Top five ways to improve your staff’s mental wellbeing

It seems as though the taboo surrounding mental health is finally beginning to fade. More and more people feel they can talk about how they feel, but there’s still work to be done – particularly in the workplace

This is an edited version of an article that originally appeared on Management Today 

Unfortunately, mental health is often a silent struggle. Many people don’t know how to talk about their problems or where to find help. On top of this, it’s estimated that poor mental health in the workplace is costing UK businesses up to £45 billion per year; to combat this, businesses should offer effective employee support and benefits. Here are some of the most valuable benefits you can implement in your workplace.


Work is becoming increasingly more flexible around the needs of the employee; the pandemic forced millions of people to adjust to a new working environment. While many businesses have invited their employees back to the office, offering flexibility, and the opportunity to stay at home for at least part of the working week, is a great way to promote well-being in the workplace. 
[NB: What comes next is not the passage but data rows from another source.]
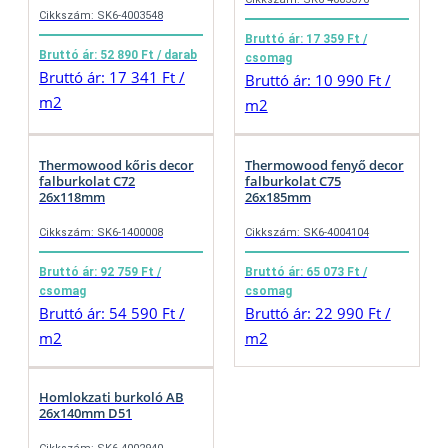
Cikkszám: SK6-4003548
Bruttó ár: 17 359 Ft /
Bruttó ár: 52 890 Ft / darab
csomag
Bruttó ár: 17 341 Ft /
Bruttó ár: 10 990 Ft /
m2
m2
Thermowood kőris decor
Thermowood fenyő decor
falburkolat C72
falburkolat C75
26x118mm
26x185mm
Cikkszám: SK6-1400008
Cikkszám: SK6-4004104
Bruttó ár: 92 759 Ft /
Bruttó ár: 65 073 Ft /
csomag
csomag
Bruttó ár: 54 590 Ft /
Bruttó ár: 22 990 Ft /
m2
m2
Homlokzati burkoló AB
26x140mm D51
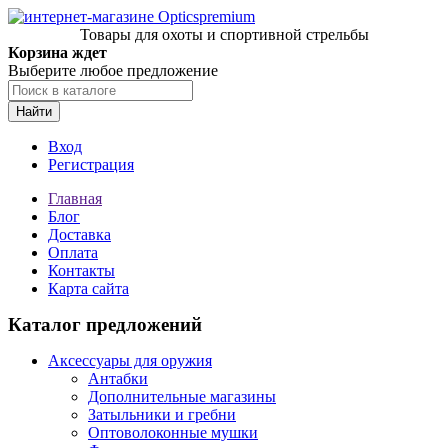
Товары для охоты и спортивной стрельбы
Корзина ждет
Выберите любое предложение
Найти
Вход
Регистрация
Главная
Блог
Доставка
Оплата
Контакты
Карта сайта
Каталог предложений
Аксессуары для оружия
Антабки
Дополнительные магазины
Затыльники и гребни
Оптоволоконные мушки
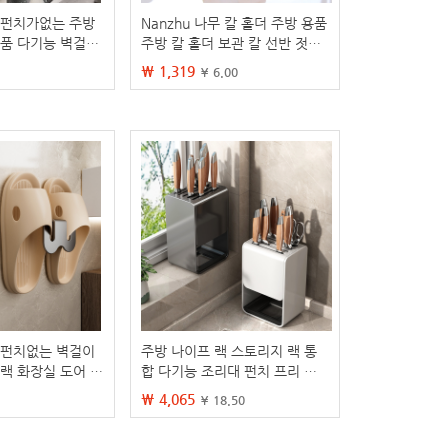
 펀치가없는 주방
Nanzhu 나무 칼 홀더 주방 용품
용품 다기능 벽걸이
주방 칼 홀더 보관 칼 선반 젓가
채 칼 보관
락 랙 다기능 스토리지 랙
₩ 1,319
¥ 6.00
 펀치없는 벽걸이
주방 나이프 랙 스토리지 랙 통
 랙 화장실 도어 후
합 다기능 조리대 펀치 프리 나
랙 아티팩트 배수
이프 보관함 벽걸이 형 주방 나
₩ 4,065
¥ 18.50
이프 선반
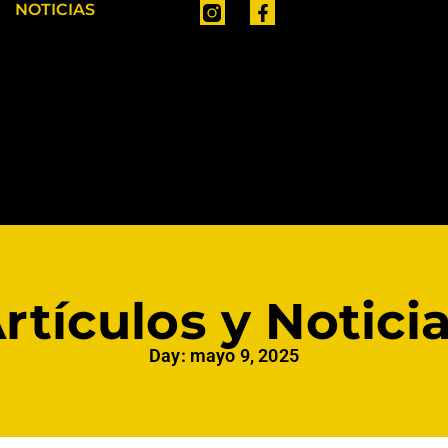
NOTICIAS
rtículos y Notici
Day: mayo 9, 2025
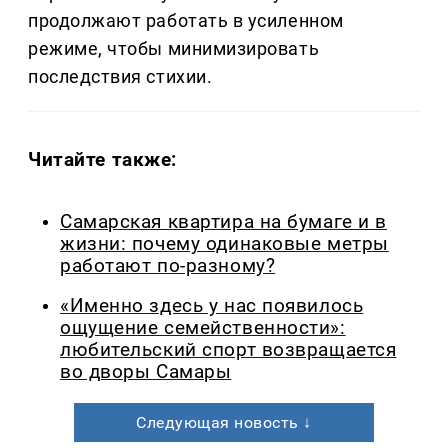
продолжают работать в усиленном
режиме, чтобы минимизировать
последствия стихии.
Читайте также:
Самарская квартира на бумаге и в
жизни: почему одинаковые метры
работают по-разному?
«Именно здесь у нас появилось
ощущение семейственности»:
любительский спорт возвращается
во дворы Самары
Следующая новость ↓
However, flexible working options go beyond location. Hours and schedules are also open for discussion, with more and more firms introducing a 4-day work weeks. This gives employees more control – increasing retention rates, reducing absence and helping support employee mental health. 

“The real value to becoming a flexible employer is about helping employees succeed. It’s about allowing people to have a say in how, when and where they do their work,” says Mona Akiki, chief people officer at Perkbox.


Education is, arguably, the most important factor in reducing the stigma surrounding mental health. Issues such as burnout, work fatigue and workplace anxiety are serious issues and mangers should be trained to help them spot the signs and avoid the pitfalls.

Programmes and schemes

Employee assistance programmes are vital if companies are to support their employees; a perfect way to begin is introducing mental health schemes to the workplace. 

Employee assistance programmes give your team the support needed to tackle the everyday mental battles, both in and out of work. Schemes ranging from face-to-face counselling sessions to financial advice, are invaluable service for the health – and therefore productivity – of your staff.


Most of us use our ‘phones more than we’d care to admit, having an undoubted effect on our mental health but ‘phones can also be of benefit and even provide some sort of answer.

Nowadays there are apps which can be used to support our mental well-being. Happify, Calm, and MoodKit are just some of the examples of applications which should be encouraged toimprove the mental health of your team.


Support can be expensive. There are enough barriers preventing people from speaking out about mental health; finance should not be another. Offering therapy subscription and professional support as part of your employee benefits could go a long way in helping your staff cope. In a world where many people don’t know where to turn for help, the place where we spend the majority of our week could be a great place to start.

Businesses need to be proactive in their approach, providing the benefits and support their teams require. This will show your team how much you care – and could literally save lives.